Planned Parenthood management confirmed it made staff cuts, but it says it’s a business decision it had to make because of COVID-19.
For nearly two years, Ella Nonni has worked for Planned Parenthood. She most recently served as the senior medical assistant at the North Austin location.
She was distraught to learn that she and around 20 others in Austin were let go on Thursday.
“Our suspicion is that it was motivated by our organizing activity,” Nonni said.
For the past year, Nonni says she’s been trying to unionize with her colleagues. She claims management wasn’t listening to their concerns and the problems were heightened during the coronavirus oubreak.
Nonni said there is not enough PPE at the clinics, workers are being forced to do non-essential work for patients in-person and they’re not being offered paid sick leave if they come down with COVID-19 symptoms.
“There’s this big disconnect between the people managing us and the work that is being done on the ground,” Nonni said. “The reality is that a lot of our services, while vital, are not urgent.”
They highlighted their concerns in a letter published online and sent to the CEO on Monday. Less than 72 hours later, around 20 Austin employees were laid-off, Nonni reports.
CEO Brian Lambrecht said the pandemic has hurt them financially and they were forced to make staff and pay cuts.
“We know our amazing staff members make everything we do possible. We’re enormously grateful for them and we take their health and safety seriously. Our compassionate healthcare staff are on the front lines, providing quality care throughout this crisis, and we are committed to ensuring they’re supported as they work to provide services to people across Texas.
The reality is that we are in an unprecedented crisis that is impacting people across the health care industry and in every part of the country. It’s an uncertain and unsettling time. Here in Texas, we have the added challenge of a Governor who’s determined to end our ability to care for patients — from attacks on our funding to, most recently, using the COVID-19 crisis as an excuse to ban safe, legal abortion in our state. While we are doing everything we can to continue to provide the essential, time-sensitive care that our patients rely on, it is impossible to say that this pandemic isn’t impacting our organization. We, like all health care providers, are doing our part to conserve resources, focus on essential care, and doing everything we can to protect the safety of both our patients and our staff. This also means that we have had to make difficult decisions, such as reductions in staff and hours, and reducing the pay for our CEO and senior staff.

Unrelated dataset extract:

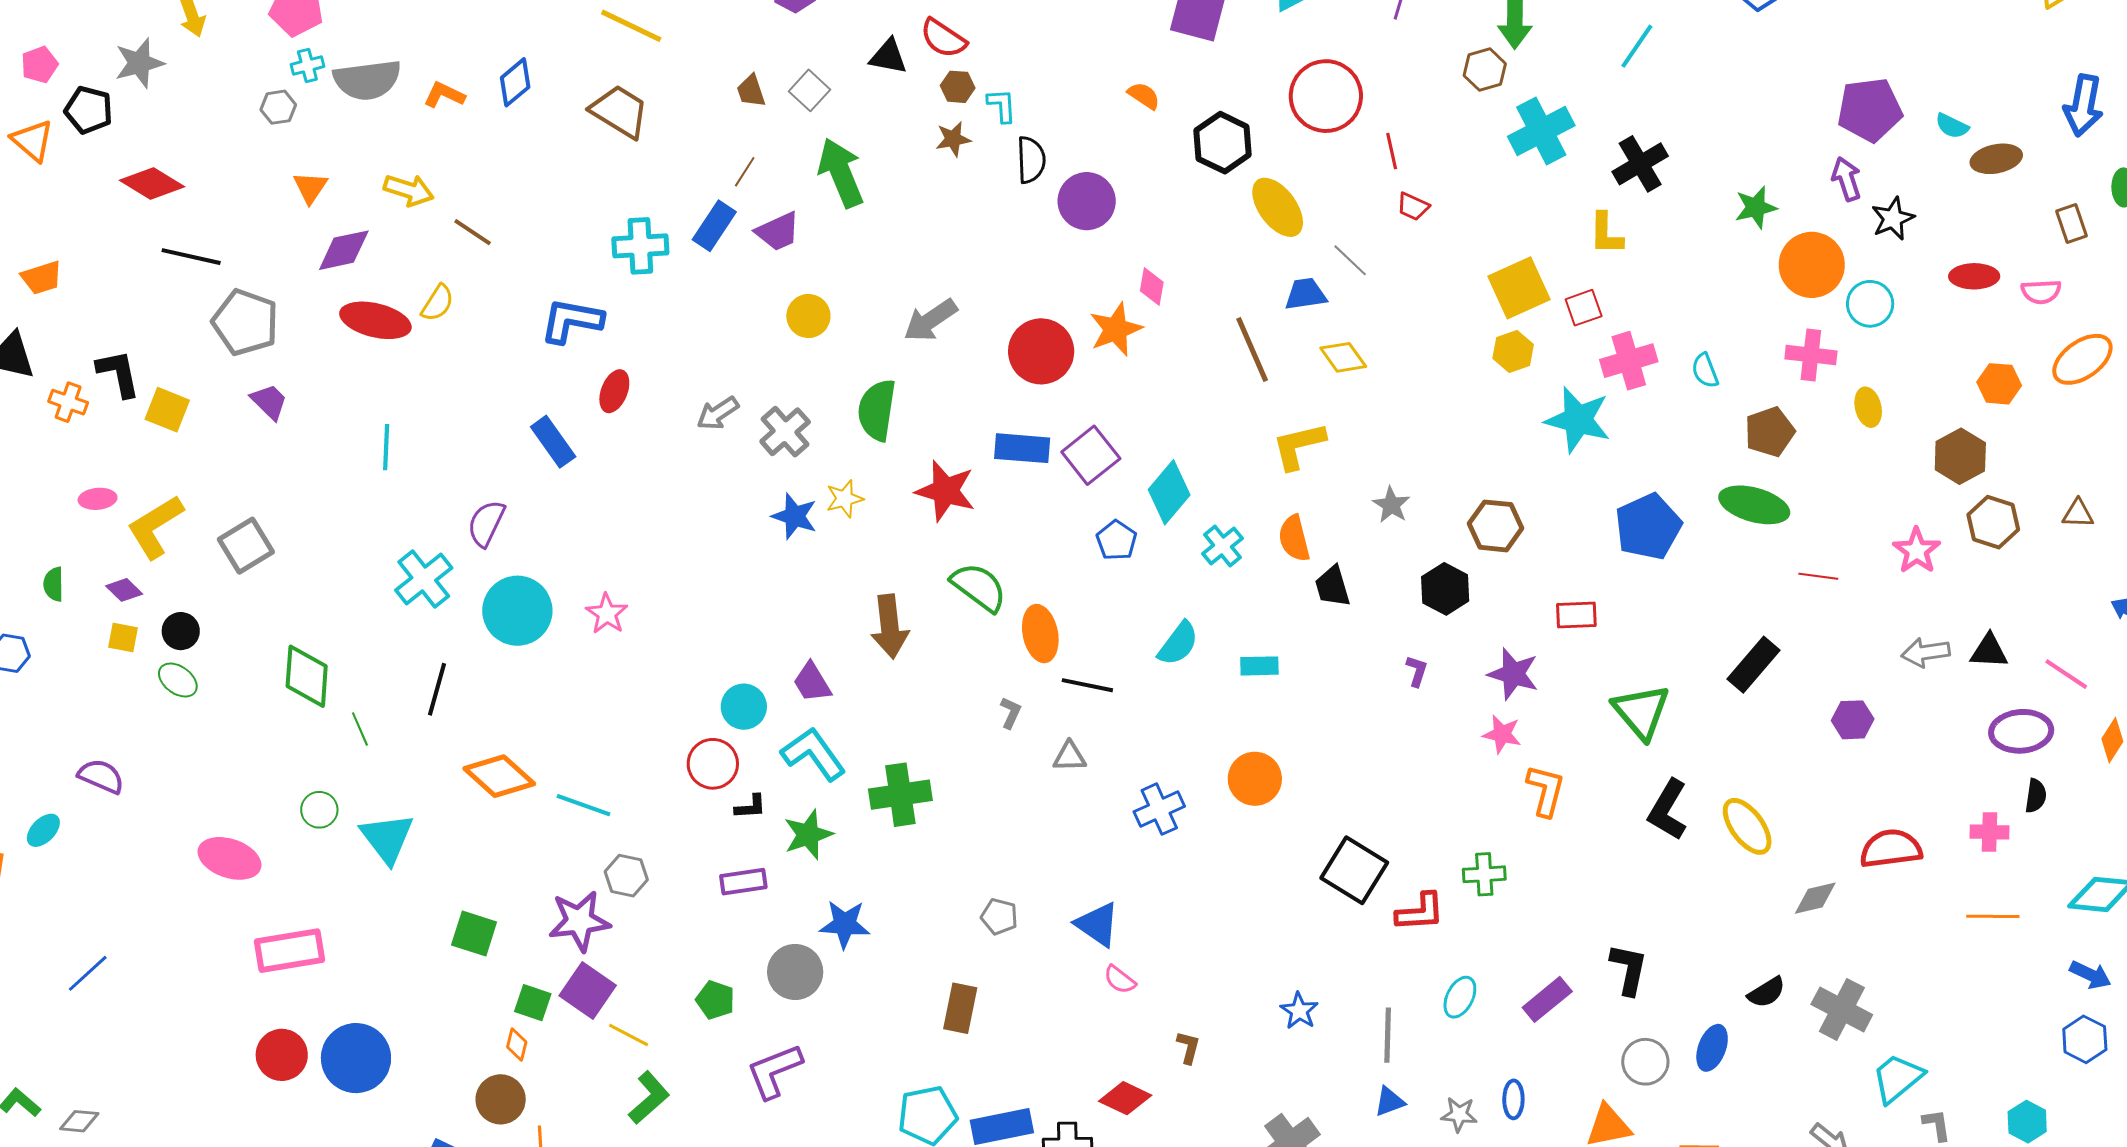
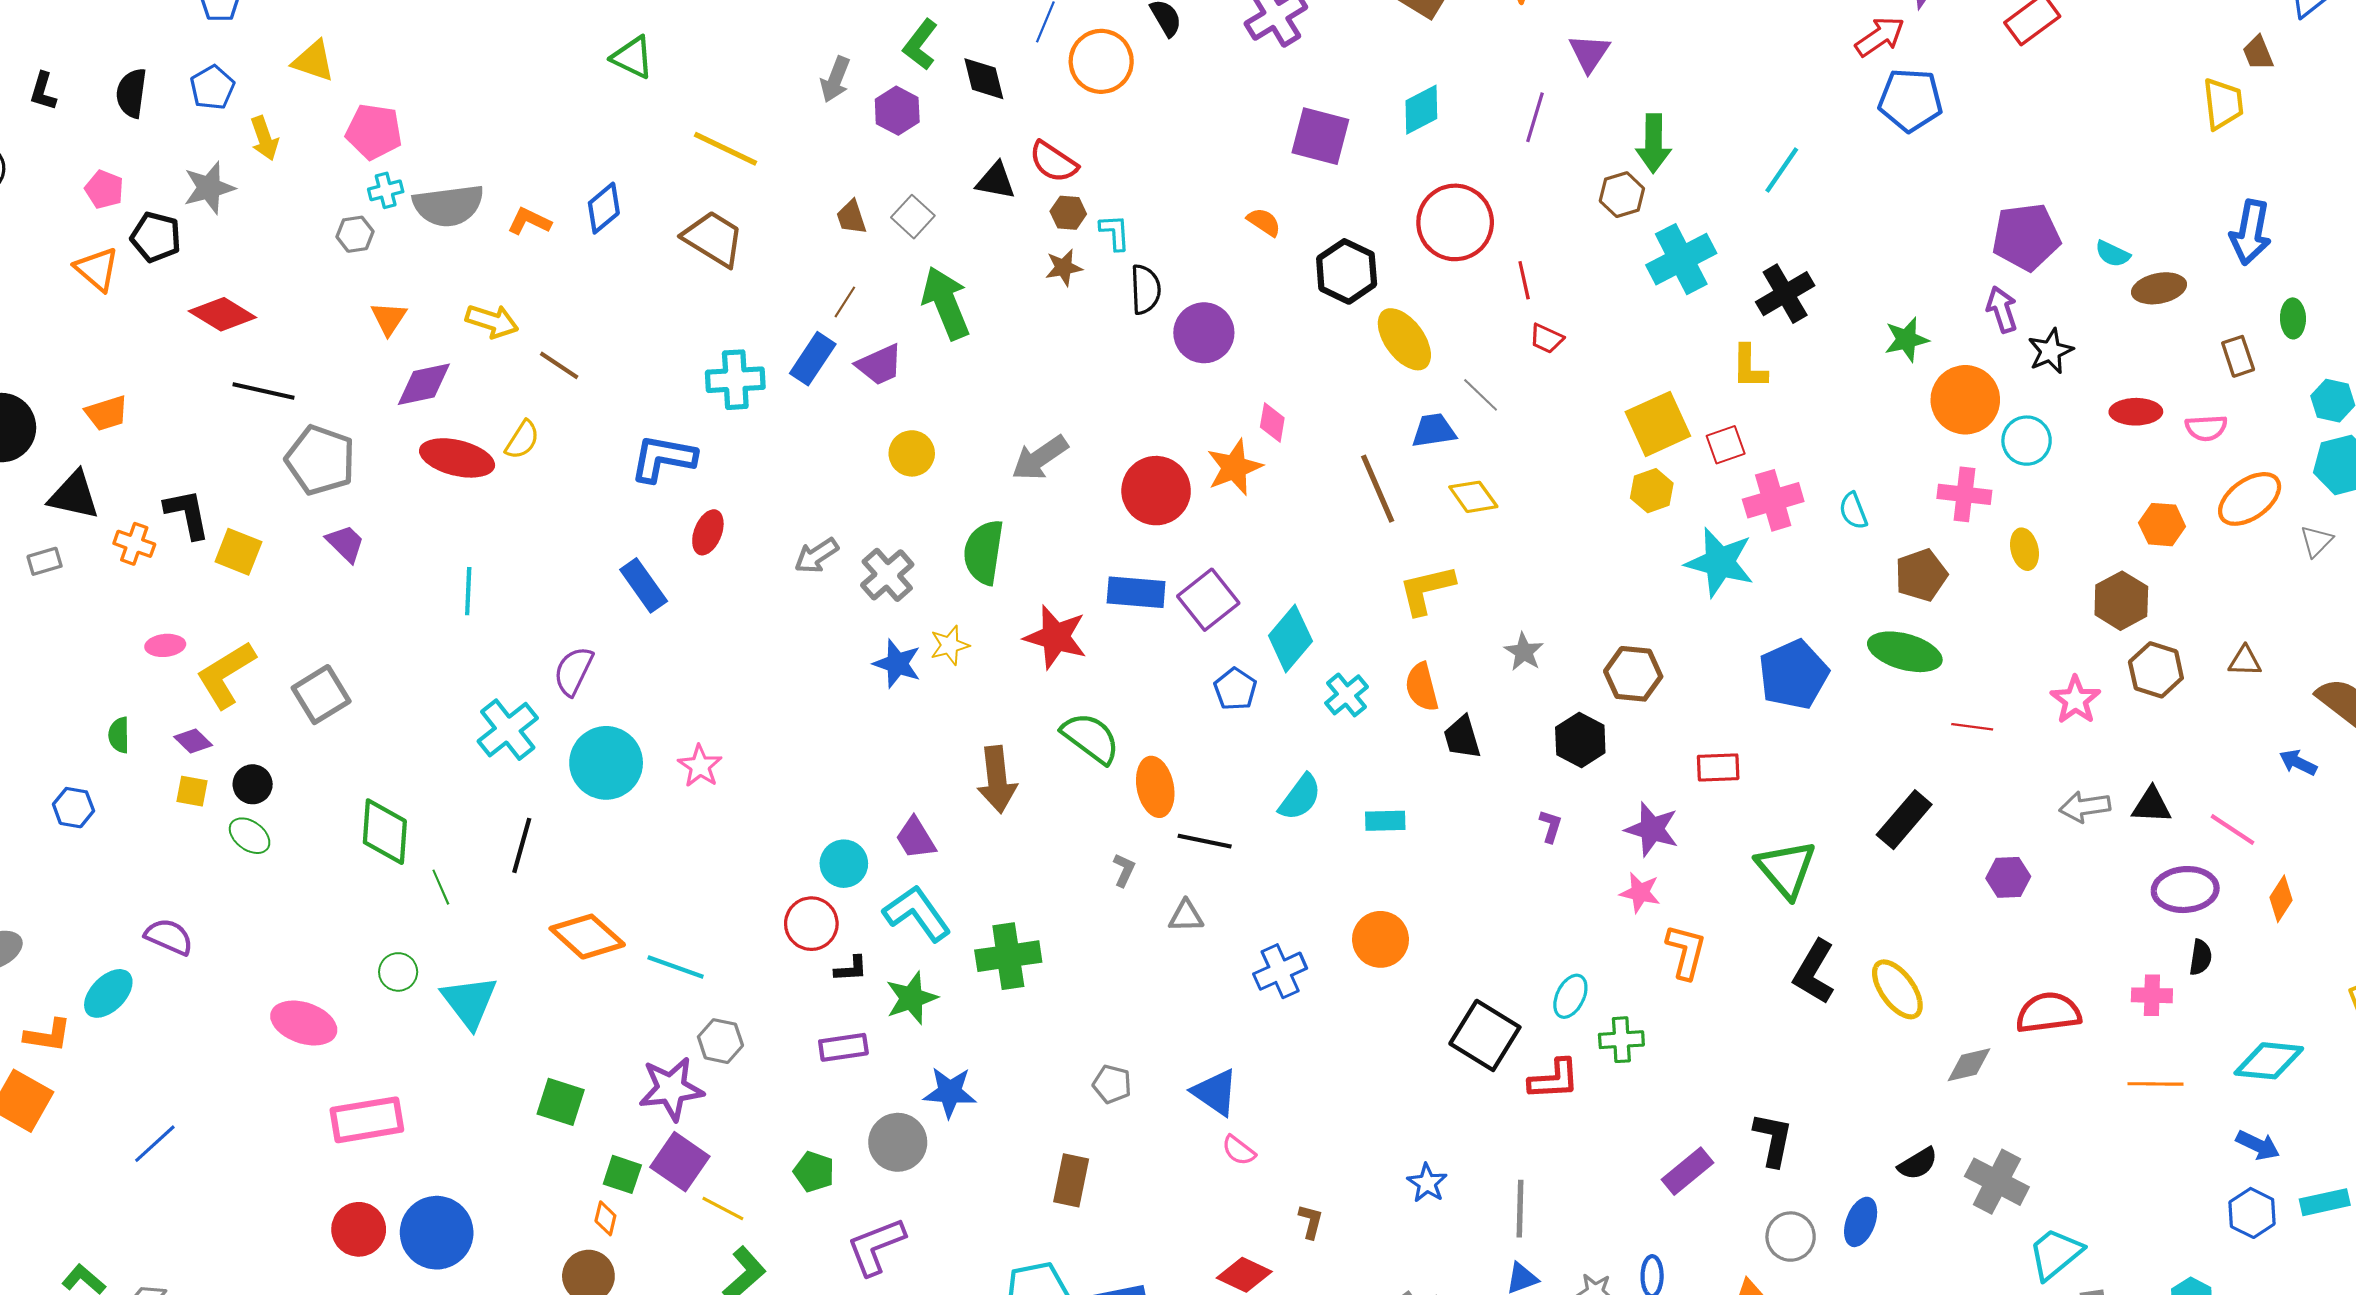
pink pentagon: (39, 65) -> (104, 189), turned -30
cyan ellipse: (43, 830) -> (108, 993), size x1.4
cyan ellipse: (1460, 997) -> (1570, 996), moved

We are committed to working with all of our staff members and doing all we can to ensure they continue to feel safe, protected, and secure. They are at the heart of what we do at Planned Parenthood, and we would not exist without them. Every day, Planned Parenthood staff, volunteers, and supporters work to build a world where all people have the information, power, and resources they need to make their own decisions about their bodies, their families, and their futures.”Ken Lambrecht, President and CEO of Planned Parenthood of Greater Texas
Sarah Wheat, a spokesperson for Planned Parenthood of Greater Texas, said these Austin workers were not fired because they vocalized their complaints. She said other employees were laid off in Dallas, Fort Worth, Plano and Denton as well.

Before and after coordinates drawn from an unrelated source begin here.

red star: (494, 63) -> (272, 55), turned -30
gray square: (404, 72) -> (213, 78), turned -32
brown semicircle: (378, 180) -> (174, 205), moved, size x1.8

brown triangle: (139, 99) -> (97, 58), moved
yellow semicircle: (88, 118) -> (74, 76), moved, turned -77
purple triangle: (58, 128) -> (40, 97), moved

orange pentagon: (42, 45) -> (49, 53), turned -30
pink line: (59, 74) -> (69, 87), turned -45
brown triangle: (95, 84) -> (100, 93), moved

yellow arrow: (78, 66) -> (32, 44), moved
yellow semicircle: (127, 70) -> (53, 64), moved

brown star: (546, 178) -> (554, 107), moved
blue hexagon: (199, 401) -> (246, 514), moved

She countered that there was adequate PPE at the clinics and that all procedures that are being done in-person are time-sensitive, and thus, essential.

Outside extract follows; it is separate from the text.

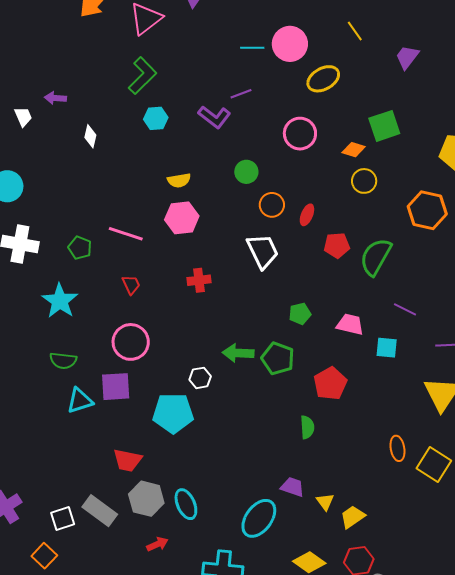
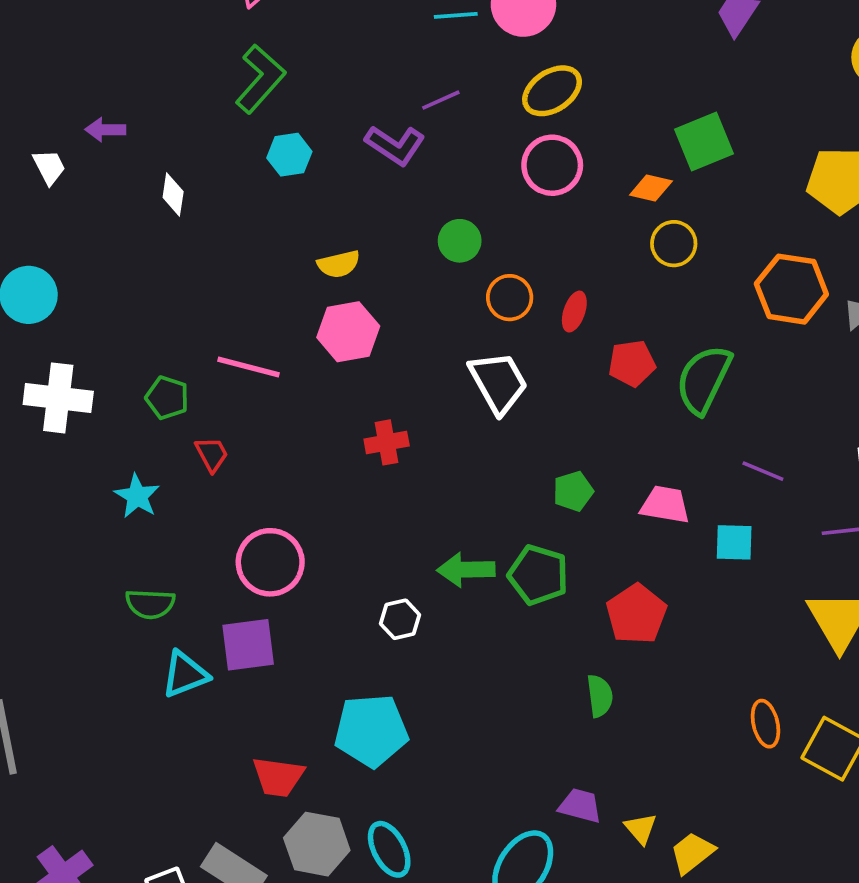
yellow ellipse: (323, 79) -> (552, 91), moved
red trapezoid: (131, 285) -> (212, 454), moved
cyan star: (60, 301) -> (137, 496), size x0.7
cyan pentagon: (173, 413) -> (371, 730), moved

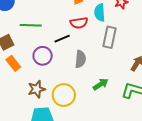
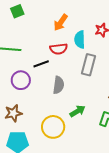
yellow circle: (64, 95) -> (53, 127), moved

Nonni said she realizes she may not get her job back. Even still, she hopes that the workers who do return are treated with more respect.
“For an organization whose motto is ‘care no matter what’ and has a progressive image, they really weren’t taking care of its workers,” Nonni said. “Our aim is just to hold Planned Parenthood accountable for the way we were treated.”
Abortions in Texas
Right now most abortions in Texas have stopped. A federal appeals court just sided with the state again, allowing them to block abortions because of the pandemic. But there is a new exception.
Women may terminate their pregnancies if they would pass the 20-week limit in Texas because of the new ban in place.
Last month Gov. Greg Abbott banned all non-essential medical procedures. The Attorney General banned abortions except those critical to the life or health of the patient.
Abortion providers say this order makes abortions largely inaccessible. They say they’ll weigh every legal option including seeking emergency relief from the U.S. Supreme Court.